As Fort Gordon’s first black commander, Gray diversified leadership at a time when the black population was increasing in Augusta, former Mayor Bob Young said.
Gray commanded the Army post from May to July 1990 and August 1991 to July 1994. He retired from the Army in 1997 with more than 31 years of service.
The Georgia State Patrol continues to investigate the fatal wreck.
Jenkins County Coroner Henry Young said Gray was driving a pickup on the Georgia Highway 21 bypass when his vehicle collided with an 18-wheel tractor-trailer. The accident occurred between 6 and 6:30 a.m.
There were no passengers in Gray’s vehicle, the coroner said.
He was remembered Wednesday as a strong leader who remained active in community affairs after his retirement.
“He understood the importance of the ties of the military post and the city. He did everything he could to strengthen it,” Bob Young said. “His door was always open to us. He was a very engaged member of our community.
“I thought it was very important for this community to have an African-American in a key leadership position,” he continued. “He was extremely competent.”
After leaving Fort Gordon in 1994, Gray served with the U.S. Army Europe and the 7th Army.
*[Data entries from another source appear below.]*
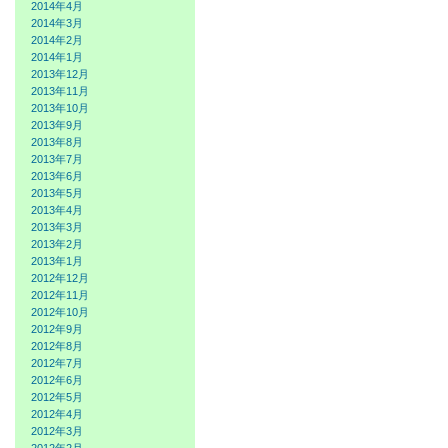
2014年4月
2014年3月
2014年2月
2014年1月
2013年12月
2013年11月
2013年10月
2013年9月
2013年8月
2013年7月
2013年6月
2013年5月
2013年4月
2013年3月
2013年2月
2013年1月
2012年12月
2012年11月
2012年10月
2012年9月
2012年8月
2012年7月
2012年6月
2012年5月
2012年4月
2012年3月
Other positions included 35th Signal Brigade commander at Fort Bragg, N.C., and deputy director for plans, programs and systems for the Office of the Secretary of the Army during Operation Desert Shield and Desert Storm.
Gray oversaw Fort Gordon’s expansion after the Persian Gulf War when three units were moved to the base during the nation’s Base Realignment and Closure initiatives.
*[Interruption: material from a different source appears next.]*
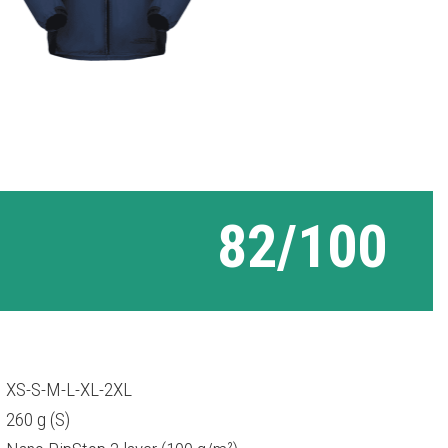
82/100
XS-S-M-L-XL-2XL
260 g (S)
He was also instrumental in initiating changes to technology and enhanced technical training used by the Signal Center, according to military officials.
Pat Blanchard served as the chairman of the Augusta Metro Chamber of Commerce’s Military Affairs Committee during Gray’s command.
“I was always very impressed with him. He was a capable leader and a great man. I was deeply saddened by the news today,” said Blanchard, the board vice chairman for First Bank of Georgia.
Gray’s good citizenship continued after his appointment at Fort Gordon ended. He was a familiar face at community events and veteran services and supported community initiatives, Blanchard said.
“He had a lot of leadership skills and, as they say in the military, he was a great soldier,” he said.
Clint Bryant, Augusta State University’s athletic director, was a longtime friend. The two used to meet monthly as part of a group called the Ten Club to discuss intellectual topics.
“He was very bright, very smart. I can tell you one thing, he loved his country,” Bryant said. “This community, our nation has lost a great commander.”
Retired Lt. Gen. Bruce Harris, the commander of Fort Gordon from June 1986 to June 1988, said he was saddened by the loss of an individual he knew as an outstanding soldier.
“I knew his talents and watched everything he was able to do,” Harris said. “It’s tragic that it had to happen the way it did.”